Stored data entries:
======

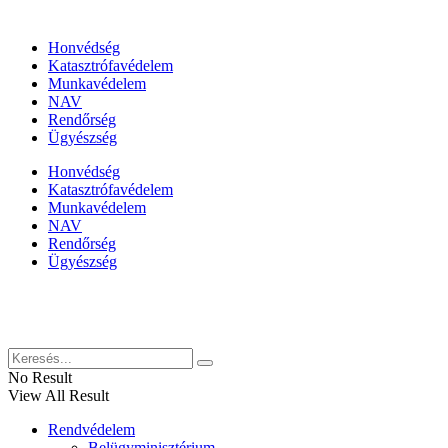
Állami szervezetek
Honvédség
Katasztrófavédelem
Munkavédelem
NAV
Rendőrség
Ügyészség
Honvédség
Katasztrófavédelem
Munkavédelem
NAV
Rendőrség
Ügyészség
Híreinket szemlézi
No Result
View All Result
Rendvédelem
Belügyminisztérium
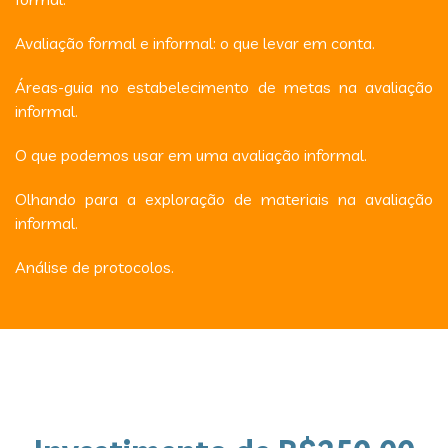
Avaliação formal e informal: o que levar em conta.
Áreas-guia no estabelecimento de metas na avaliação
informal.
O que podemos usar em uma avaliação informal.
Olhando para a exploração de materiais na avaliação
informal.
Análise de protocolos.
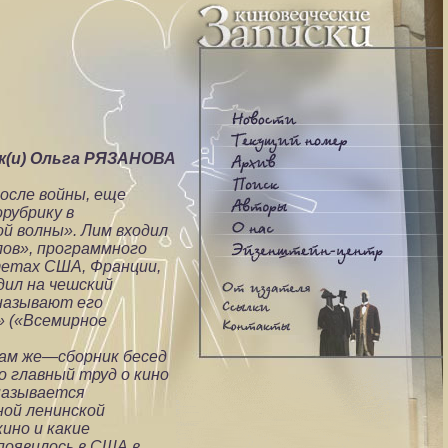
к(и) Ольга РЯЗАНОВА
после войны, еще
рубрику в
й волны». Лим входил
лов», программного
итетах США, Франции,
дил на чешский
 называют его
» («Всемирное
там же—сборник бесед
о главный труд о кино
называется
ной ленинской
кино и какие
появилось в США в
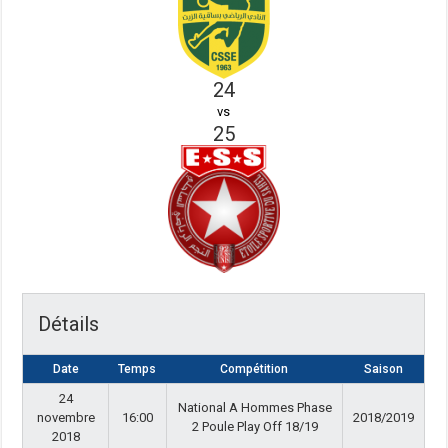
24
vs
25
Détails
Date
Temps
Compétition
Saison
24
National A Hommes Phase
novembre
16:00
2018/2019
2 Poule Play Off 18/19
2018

======

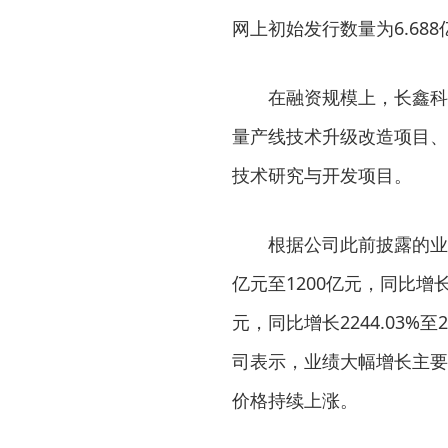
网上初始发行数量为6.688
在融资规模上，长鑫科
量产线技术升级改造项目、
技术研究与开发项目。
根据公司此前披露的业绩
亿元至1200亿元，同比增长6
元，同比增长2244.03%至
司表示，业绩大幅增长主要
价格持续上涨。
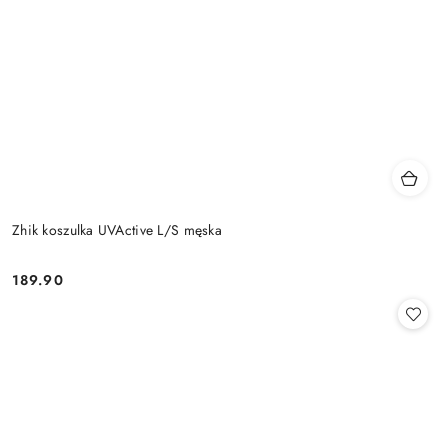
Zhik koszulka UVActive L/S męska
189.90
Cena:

======

Your goal
The answer must consist of each line in the entries above that includes "informal".

Solution for this task
Avaliação formal e informal: o que levar em conta.
informal.
O que podemos usar em uma avaliação informal.
informal.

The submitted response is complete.